4.7. Concerning aspect (b) of the problem, i.e. the regulated heat recovery, the skilled person will take (D3) into consideration because this document is concerned with heat recovery in ventilation units and, in connection with the advantages listed on page 1, expressly refers to a regulation of this heat recovery. As derivable from the figure on page 2 of (D3) in combination with the text on page 2, left column, first paragraph, this regulation is effected by opening or closing a bypass damper flap in a bypass duct disposed between substantially horizontal sections of the exhaust air duct upstream and downstream of the heat exchangers. The location of the bypass flap in (D3) corresponds to the location of the barriers, or the single barrier in the case of only one or two heat exchanger sections as referred to on page 4, lines 32 to 39, of (D1), separating the horizontal exhaust air duct sections above the heat exchangers, because this barrier likewise separates the exhaust air duct sections upstream and downstream of the heat exchanger(s). The skilled person will therefore conclude that a regulation of the heat recovery in (D1) could be obtained by integrating a bypass damper flap in the barrier separating the exhaust air duct sections above the heat exchanger(s) so as to control the bypass of exhaust air past the heat exchanger(s).

4.8. The Appellant argues that the skilled person would not consider combining the bypass control of (D3) with the indirect evaporative cooling of (D1) because the damper of (D3) cannot close the flow path through the heat exchangers, and there is therefore always an open path for the exhaust air through the heat exchangers, even if the bypass is open.

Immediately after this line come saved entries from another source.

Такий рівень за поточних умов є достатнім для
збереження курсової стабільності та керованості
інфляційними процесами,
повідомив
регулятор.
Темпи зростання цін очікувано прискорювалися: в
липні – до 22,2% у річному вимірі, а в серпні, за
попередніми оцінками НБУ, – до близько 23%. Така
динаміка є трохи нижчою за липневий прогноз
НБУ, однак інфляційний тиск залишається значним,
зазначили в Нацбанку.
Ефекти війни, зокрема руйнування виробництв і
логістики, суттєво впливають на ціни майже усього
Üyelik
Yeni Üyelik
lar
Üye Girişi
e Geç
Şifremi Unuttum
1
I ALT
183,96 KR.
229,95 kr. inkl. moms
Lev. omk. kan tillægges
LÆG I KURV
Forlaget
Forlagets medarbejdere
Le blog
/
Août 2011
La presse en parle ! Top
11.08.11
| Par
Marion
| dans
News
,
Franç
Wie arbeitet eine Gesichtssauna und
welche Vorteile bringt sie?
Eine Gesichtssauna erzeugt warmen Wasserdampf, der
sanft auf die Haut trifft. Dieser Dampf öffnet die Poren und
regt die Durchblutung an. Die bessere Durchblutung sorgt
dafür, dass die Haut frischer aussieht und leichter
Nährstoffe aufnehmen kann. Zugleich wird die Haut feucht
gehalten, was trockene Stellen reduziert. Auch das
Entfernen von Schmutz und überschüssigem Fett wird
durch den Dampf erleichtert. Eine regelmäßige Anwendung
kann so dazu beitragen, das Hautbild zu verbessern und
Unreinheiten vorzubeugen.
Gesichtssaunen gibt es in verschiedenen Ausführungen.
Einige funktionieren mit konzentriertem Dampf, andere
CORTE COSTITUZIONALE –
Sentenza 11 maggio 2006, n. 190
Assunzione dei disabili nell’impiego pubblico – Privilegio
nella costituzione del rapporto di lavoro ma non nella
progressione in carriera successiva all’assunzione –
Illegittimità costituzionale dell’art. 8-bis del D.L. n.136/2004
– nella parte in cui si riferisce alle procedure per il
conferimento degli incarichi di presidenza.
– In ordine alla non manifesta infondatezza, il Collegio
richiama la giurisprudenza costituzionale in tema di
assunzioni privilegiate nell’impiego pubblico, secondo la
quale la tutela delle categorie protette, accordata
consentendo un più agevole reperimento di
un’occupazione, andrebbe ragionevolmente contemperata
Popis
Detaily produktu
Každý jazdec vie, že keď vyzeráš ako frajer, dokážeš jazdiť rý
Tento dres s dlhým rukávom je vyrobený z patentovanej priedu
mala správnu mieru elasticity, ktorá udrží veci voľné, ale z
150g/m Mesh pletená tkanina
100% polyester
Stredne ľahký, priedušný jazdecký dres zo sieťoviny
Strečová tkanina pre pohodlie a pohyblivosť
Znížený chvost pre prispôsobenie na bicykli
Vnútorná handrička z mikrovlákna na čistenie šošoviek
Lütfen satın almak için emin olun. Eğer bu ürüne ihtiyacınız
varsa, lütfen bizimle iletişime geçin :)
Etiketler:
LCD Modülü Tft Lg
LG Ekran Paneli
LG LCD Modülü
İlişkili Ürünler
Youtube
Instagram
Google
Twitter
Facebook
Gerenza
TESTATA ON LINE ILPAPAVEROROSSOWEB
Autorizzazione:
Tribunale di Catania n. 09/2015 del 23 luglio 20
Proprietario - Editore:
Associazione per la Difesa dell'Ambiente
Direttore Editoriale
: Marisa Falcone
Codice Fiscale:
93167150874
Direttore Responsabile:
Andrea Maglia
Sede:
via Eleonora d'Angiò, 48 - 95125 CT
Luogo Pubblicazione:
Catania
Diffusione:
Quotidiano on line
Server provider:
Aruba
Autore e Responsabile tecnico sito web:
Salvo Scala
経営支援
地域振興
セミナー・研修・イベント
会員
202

This argument is not convincing. In fact, no basis can be found either in the patent or in the available prior art for an operation of the bypass control in the cooling mode. Rather, as in (D3), the bypass control concerns the heat recovery mode and therefore does not affect the operation of the apparatus in indirect evaporative cooling mode in which the bypass damper flap will normally be closed. The fact that (D3) has no additional means to close the flow path of the exhaust air through the heat exchangers, if the bypass is open, demonstrates that, in the heat recovery mode, this open path can be accepted. This is technically plausible because the resistance to air flow through the heat exchangers is far higher than the resistance to air flow through the open damper, and the amount of exhaust air flowing through the heat exchangers is, therefore, negligible compared with the amount of exhaust air flowing through the open bypass.

4.9. To summarise, the Board considers that the solution to the technical problem underlying the invention as defined in independent claim 1 does not involve an inventive activity and, therefore, cannot form a basis for maintaining the patent. Dependent claims 2 to 5 fall together with claim 1.